I’ve tried the OXSIGHT Crystal glasses in two galleries: The National Portrait Gallery in London and the Tate, Liverpool. The impact that they have had is wonderful.
There was not a single painting in the Portrait Gallery that I couldn’t see. Even for dark paintings, I could tune the glasses so that the image became lighter and possible for me to view clearly. I could zoom out, look at a wall of paintings with a couple sweeps of my eyes, then zoom in on the painting I wanted to focus on.
The good thing about the Portrait Gallery was that I knew every painting would contain a face, although some of them were a little confusing. The Liverpool Tate, with many modern paintings, was a little more challenging but I still enjoyed my visit very much.
In the Tate, some paintings were huge and I would start by minimising them to as small a size as possible so I could see the whole picture with just a few movements of my eye. Without the glasses, even if I had good enough light to see a painting clearly, I would need several minutes to scan over it as my field of view is so low (about three degrees). I explained to Rammy from OXSIGHT that if he imagined each painting as being a jigsaw made up of 100 pieces, I could only see about three of those pieces at any one time depending on how close I was to each painting and its size. So, on this basis, my eyes would have to move over thirty times to take in a whole painting.
At one point, I was asked to turn and look at a painting. I did so, and said “Do you mean the round one?” Then I realised this was something that I wouldn’t usually say as, in normal life, I can’t just glance at a painting of an average size and determine what shape it is as I see so little of it at any one time. But, with the glasses on, I did this without even thinking.
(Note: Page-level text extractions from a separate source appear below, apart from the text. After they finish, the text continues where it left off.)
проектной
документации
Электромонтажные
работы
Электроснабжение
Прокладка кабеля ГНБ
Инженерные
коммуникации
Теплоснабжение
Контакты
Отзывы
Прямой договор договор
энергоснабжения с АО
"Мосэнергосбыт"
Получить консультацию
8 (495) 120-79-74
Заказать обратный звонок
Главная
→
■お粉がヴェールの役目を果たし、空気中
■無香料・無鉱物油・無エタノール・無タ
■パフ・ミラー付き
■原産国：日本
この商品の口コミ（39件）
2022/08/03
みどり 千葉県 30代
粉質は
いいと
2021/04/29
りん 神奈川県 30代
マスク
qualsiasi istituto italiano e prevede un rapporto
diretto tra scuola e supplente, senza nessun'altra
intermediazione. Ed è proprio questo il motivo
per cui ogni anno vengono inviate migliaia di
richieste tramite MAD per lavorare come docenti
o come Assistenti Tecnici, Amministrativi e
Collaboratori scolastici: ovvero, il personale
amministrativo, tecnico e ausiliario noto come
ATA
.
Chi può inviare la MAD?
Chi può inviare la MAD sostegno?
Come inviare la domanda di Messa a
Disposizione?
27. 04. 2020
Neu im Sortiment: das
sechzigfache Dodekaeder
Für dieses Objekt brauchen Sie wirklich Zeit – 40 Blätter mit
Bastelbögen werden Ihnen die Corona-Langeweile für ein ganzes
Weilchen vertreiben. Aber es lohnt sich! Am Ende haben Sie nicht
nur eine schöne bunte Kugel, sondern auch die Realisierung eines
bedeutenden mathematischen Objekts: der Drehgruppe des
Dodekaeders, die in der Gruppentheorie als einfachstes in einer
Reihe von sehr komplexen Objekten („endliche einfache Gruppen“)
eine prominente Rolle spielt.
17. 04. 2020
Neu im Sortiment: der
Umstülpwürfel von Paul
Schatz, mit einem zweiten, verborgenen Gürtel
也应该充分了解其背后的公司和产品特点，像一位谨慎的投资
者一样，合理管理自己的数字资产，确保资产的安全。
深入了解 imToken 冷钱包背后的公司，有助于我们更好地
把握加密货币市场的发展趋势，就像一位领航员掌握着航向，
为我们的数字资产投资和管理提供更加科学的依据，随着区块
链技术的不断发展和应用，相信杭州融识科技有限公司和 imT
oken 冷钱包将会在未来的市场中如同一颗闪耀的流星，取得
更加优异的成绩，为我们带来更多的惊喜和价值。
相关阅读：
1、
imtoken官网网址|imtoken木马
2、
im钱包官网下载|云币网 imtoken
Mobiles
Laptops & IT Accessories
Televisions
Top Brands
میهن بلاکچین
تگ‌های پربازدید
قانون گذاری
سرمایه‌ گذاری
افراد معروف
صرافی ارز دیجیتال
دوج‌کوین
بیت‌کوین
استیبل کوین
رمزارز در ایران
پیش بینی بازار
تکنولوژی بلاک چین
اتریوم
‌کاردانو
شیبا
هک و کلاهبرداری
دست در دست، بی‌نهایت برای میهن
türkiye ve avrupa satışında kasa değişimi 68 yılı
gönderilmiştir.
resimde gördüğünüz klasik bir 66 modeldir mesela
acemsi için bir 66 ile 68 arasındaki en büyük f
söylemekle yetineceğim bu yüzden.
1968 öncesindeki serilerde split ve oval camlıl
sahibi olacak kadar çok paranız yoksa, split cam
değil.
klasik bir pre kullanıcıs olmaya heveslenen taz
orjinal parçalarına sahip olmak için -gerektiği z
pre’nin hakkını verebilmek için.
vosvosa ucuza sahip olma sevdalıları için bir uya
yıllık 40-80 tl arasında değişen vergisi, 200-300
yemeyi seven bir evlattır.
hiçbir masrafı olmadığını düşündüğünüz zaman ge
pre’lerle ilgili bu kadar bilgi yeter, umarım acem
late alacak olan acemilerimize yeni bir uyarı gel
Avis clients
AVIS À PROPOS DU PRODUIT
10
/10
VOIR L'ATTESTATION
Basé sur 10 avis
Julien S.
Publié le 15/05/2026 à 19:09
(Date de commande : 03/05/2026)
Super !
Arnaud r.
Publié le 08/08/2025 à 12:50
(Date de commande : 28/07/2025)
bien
I went to the Tate last weekend and many of the paintings are still clear in my mind, particularly the colours. The paintings were often more difficult to discern than the portraits I’d seen in London, but it didn’t seem to take my companions long to get me to the same level of appreciation that they were experiencing — a minute or two perhaps. Some pictures, less than 10%, I didn’t grasp but I imagine that modern art can be like this for everyone. With an audio guide, which the Tate didn’t provide for some reason, I think I would have been right up there with the sighted visitors.
Two very enjoyable visits, and further proof that art galleries can now play a more prominent role in my life than they did before. And especially pleasing as art was something that my Mum had wished me to appreciate.